19-year-old Chris Nguyen says his very life was on the line before he made it to this safe haven.
"I have bipolar disorder," he explains, "so I was having manic depressive symptoms and eventually it led to self-harm thoughts, suicidal thoughts, and I almost acted on it, but my family members were there to intervene and get me the help I needed."
Clinicians here helped Nguyen give up the marijuana and alcohol he had been using to treat his extreme anxiety. After getting proper medication, he started therapy -- individual, family and group -- where he began to talk about his fears of failure.
"It let me calm down, slow things down finally, there’s all that pressure that you feel at a young age - so going here allowed me to take a step back and look at it. Wait, I need to build some support systems, take care of myself before I try to look at the path to success."
Now back home, Nguyen continues his treatment in an outpatient program.

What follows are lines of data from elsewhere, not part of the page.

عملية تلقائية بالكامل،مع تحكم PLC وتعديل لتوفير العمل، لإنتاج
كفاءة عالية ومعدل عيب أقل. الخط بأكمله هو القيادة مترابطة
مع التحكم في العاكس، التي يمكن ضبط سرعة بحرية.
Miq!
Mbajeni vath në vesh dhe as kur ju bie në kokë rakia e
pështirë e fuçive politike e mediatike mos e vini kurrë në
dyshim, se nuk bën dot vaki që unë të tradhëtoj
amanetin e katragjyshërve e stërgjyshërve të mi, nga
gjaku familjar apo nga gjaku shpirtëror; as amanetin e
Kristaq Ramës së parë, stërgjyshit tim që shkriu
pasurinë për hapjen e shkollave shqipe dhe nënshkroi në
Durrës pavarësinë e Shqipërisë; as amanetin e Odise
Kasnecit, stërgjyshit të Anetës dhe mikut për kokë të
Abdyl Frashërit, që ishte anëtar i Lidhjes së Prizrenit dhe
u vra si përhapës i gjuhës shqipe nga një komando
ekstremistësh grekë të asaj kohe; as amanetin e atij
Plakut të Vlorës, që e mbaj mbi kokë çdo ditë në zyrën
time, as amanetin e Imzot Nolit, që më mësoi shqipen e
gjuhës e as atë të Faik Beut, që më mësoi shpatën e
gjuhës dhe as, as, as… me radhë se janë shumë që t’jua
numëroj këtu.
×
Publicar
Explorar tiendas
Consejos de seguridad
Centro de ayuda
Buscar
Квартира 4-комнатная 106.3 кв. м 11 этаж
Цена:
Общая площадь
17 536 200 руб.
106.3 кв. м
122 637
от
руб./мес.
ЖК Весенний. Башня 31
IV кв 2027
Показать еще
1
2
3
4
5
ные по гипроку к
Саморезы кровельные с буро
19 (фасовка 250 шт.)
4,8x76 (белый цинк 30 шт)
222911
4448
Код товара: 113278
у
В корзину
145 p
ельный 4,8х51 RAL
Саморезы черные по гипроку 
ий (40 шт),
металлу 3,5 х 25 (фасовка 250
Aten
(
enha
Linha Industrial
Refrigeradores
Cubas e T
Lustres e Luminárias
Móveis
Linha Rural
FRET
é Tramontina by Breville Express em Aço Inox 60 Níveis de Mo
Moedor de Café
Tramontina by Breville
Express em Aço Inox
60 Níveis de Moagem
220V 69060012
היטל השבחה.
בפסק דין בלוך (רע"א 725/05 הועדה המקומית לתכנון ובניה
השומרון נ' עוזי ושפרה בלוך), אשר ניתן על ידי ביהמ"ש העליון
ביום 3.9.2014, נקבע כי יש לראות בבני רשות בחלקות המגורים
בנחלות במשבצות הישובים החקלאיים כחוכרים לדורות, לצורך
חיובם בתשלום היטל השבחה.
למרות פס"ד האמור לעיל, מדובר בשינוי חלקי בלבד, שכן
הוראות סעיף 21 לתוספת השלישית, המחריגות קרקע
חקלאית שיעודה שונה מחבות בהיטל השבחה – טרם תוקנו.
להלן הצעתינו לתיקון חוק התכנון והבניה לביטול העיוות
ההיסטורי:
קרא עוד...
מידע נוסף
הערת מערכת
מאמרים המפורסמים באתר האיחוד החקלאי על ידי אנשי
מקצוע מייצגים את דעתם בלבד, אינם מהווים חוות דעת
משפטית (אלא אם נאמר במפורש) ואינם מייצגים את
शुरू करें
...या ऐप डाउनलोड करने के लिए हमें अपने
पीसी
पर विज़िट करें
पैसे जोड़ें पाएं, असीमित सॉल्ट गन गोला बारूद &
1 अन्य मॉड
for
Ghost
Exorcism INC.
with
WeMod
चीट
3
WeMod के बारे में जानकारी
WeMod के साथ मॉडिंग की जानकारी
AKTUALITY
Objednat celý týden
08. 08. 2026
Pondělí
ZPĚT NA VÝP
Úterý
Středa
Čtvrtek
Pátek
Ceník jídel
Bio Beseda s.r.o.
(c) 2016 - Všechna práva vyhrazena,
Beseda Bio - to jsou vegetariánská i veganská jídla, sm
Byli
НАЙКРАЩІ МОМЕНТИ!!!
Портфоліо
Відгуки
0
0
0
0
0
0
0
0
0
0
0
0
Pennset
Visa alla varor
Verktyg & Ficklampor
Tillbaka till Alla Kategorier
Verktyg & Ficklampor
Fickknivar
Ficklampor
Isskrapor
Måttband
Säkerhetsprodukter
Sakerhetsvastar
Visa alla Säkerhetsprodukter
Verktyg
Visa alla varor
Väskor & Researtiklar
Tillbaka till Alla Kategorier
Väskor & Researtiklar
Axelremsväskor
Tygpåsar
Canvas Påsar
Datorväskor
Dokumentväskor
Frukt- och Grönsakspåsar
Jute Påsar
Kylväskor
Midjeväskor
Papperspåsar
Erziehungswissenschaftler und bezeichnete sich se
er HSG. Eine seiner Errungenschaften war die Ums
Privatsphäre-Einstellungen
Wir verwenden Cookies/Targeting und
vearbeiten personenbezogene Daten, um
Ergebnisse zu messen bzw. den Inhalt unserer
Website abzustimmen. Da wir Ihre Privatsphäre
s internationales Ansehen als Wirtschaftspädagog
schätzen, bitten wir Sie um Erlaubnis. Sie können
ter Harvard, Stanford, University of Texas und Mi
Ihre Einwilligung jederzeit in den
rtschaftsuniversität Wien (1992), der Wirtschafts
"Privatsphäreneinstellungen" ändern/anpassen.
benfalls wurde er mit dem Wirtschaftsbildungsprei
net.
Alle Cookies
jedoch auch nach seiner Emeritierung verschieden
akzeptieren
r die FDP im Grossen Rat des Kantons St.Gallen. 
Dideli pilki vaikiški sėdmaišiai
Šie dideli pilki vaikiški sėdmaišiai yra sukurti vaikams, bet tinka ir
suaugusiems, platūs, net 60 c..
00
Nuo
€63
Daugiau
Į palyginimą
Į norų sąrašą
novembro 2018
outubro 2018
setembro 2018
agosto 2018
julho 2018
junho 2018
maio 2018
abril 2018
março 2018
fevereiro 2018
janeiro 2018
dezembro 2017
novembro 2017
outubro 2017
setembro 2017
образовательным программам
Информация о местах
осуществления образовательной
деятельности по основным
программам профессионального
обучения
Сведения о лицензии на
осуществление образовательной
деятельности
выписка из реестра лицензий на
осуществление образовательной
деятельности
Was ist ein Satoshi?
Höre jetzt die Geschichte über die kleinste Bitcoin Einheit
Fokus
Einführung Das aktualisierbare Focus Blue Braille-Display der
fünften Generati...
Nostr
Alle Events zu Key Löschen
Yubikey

Experts say residential treatment centers are a critical link in a system of care designed to keep people in a mental health crisis from spiraling downward.
"What you have is a place where you can intervene to stop and redirect what would be an inpatient, involuntary, psychiatric admit to a hospital."
Randall Hagar is with the California Psychiatric Association, which has lobbied for years for more residential treatment options. Psychiatric services have been severely underfunded in California for decades. Cutbacks closed hospital wards and left big gaps in the system of care. But that process has been reversed over the last two years. Last year lawmakers passed the Investment in Mental Health Wellness Act.
Contra Costa County used grant money from the 2012 so-called "Millionaires Tax" proposition to fund Hope House. Hagar says without these sources of money, places like Hope House couldn’t exist. Cash-strapped counties simply can’t afford to build them on their own.
"The money is very welcome, and it’s going toward very desperately needed services," Hagar says.
Besides residential treatment, counties around the state are using mental health grants to fund new urgent care units and mobile crisis teams that pair clinicians with police officers to keep psychiatric patients out of jail.
"The grants are going to do a great job of getting these things set up," Hagar said. "Counties are going to have to find a way to keep them going, and that’s the rub."
Hagar says for counties that have few resources, finding long-term funding will be the toughest challenge.